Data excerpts
────────
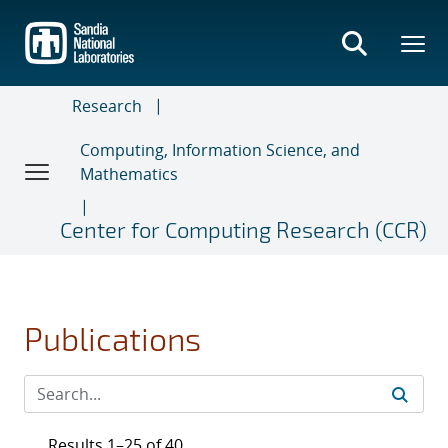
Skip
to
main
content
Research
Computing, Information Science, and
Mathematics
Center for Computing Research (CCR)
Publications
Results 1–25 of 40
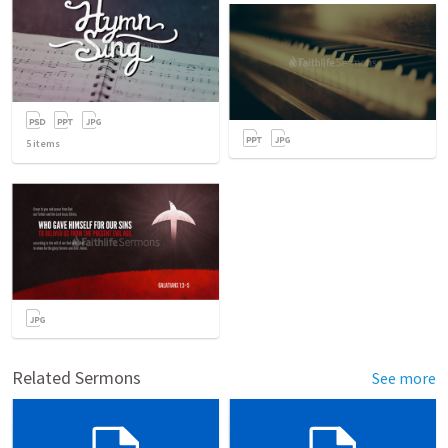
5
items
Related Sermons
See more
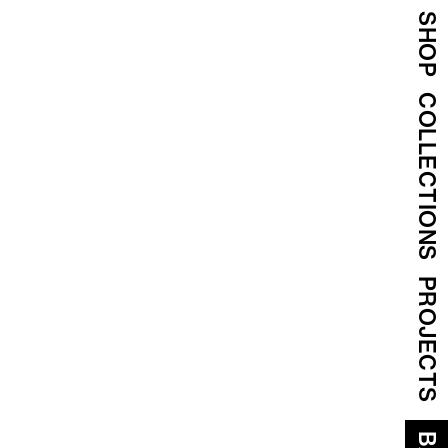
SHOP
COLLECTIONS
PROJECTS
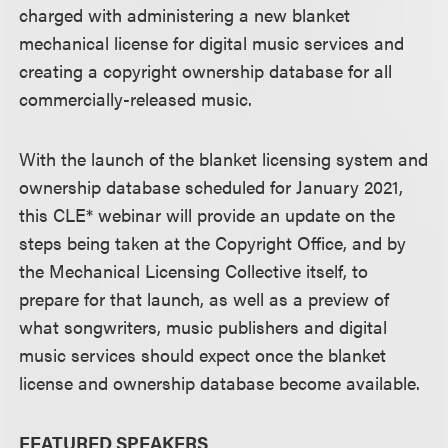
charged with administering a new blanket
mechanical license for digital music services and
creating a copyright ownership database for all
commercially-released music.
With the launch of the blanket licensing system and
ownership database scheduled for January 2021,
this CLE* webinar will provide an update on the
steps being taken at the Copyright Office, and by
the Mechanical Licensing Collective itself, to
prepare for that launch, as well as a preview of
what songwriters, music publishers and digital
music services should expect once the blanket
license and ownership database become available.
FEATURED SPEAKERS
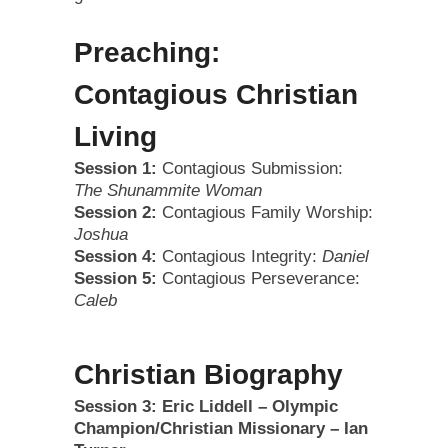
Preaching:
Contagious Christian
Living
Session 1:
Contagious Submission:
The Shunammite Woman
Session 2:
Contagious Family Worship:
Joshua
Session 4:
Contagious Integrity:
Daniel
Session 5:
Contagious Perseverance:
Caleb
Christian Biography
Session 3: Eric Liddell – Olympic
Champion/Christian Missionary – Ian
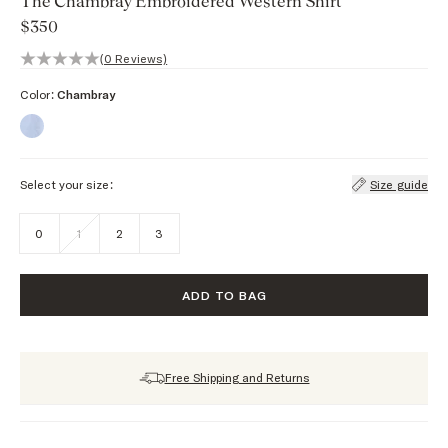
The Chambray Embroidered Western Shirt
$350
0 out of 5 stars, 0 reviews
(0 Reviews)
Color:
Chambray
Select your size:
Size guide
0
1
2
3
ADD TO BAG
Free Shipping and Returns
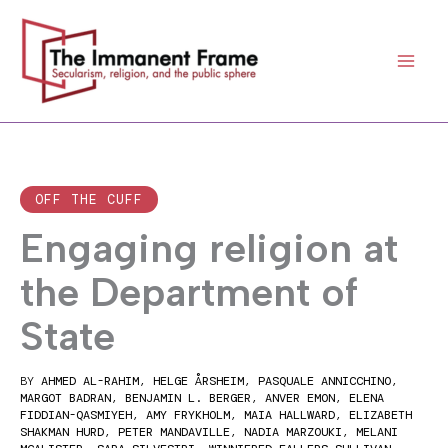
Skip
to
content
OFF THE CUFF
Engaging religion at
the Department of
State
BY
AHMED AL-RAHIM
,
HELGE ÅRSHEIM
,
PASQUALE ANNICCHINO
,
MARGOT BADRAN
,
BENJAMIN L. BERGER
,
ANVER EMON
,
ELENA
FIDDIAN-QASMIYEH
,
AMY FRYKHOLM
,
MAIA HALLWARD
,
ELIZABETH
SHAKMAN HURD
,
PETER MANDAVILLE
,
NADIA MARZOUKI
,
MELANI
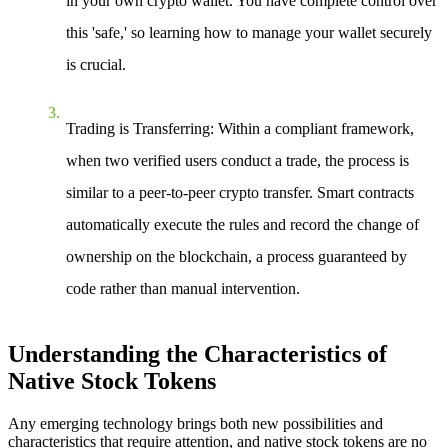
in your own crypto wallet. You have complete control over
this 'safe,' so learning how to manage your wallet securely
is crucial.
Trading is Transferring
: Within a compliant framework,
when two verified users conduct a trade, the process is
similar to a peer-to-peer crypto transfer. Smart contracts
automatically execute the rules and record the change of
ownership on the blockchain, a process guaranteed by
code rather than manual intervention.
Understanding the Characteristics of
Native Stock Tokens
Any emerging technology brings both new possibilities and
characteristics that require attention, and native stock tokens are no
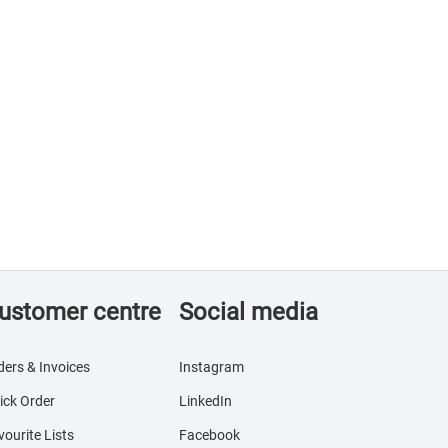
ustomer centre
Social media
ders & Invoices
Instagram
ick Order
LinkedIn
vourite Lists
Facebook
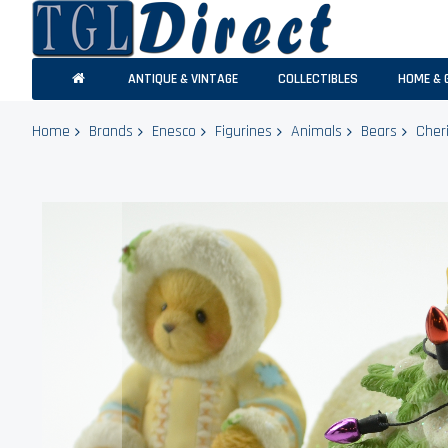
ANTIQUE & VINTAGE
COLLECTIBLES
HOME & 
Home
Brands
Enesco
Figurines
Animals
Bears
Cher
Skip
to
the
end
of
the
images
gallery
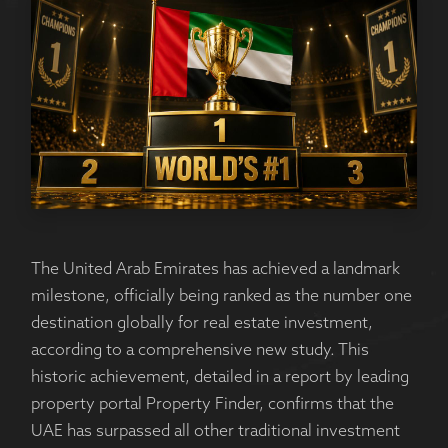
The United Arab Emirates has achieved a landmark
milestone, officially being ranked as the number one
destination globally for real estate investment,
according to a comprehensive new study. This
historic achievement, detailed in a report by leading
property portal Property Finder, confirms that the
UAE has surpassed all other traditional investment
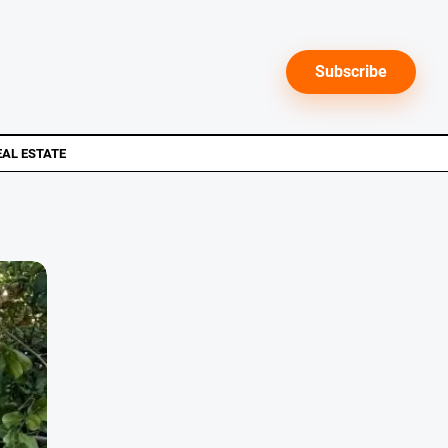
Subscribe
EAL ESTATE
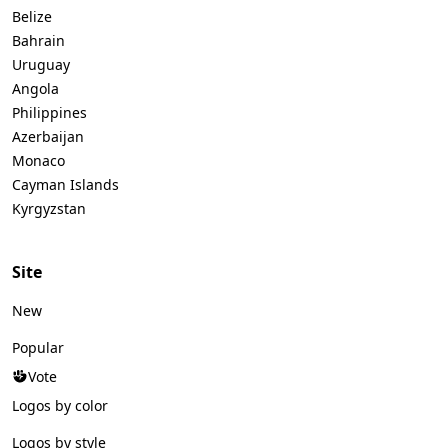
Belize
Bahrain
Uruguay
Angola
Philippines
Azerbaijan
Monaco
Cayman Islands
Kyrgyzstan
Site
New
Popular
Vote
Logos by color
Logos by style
────────
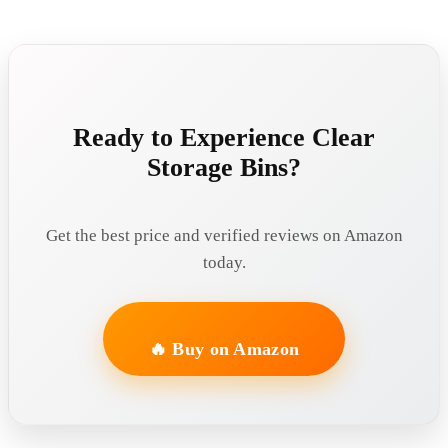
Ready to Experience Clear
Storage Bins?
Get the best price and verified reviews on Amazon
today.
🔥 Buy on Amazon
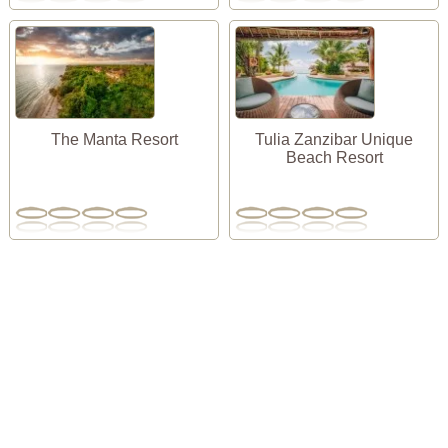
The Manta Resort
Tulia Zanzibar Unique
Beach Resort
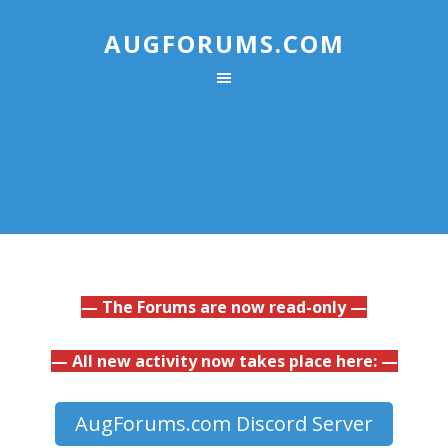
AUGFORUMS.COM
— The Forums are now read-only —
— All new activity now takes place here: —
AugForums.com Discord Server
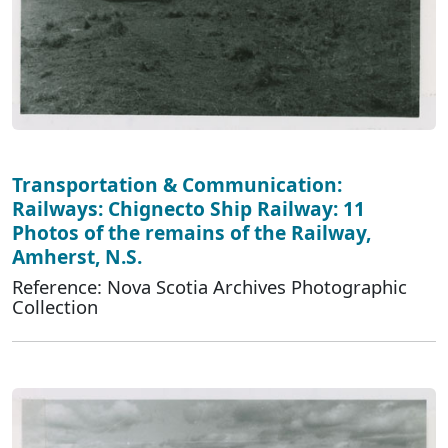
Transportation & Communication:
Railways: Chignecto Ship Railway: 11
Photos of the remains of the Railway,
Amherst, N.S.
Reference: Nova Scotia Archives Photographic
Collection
────────
§ **Activity**: Among the records above, find each line holding the string "Session" and pull it out.

§ **Result**:
Session 1:
Session 2:
Session 4:
Session 5:
Session 3: Eric Liddell – Olympic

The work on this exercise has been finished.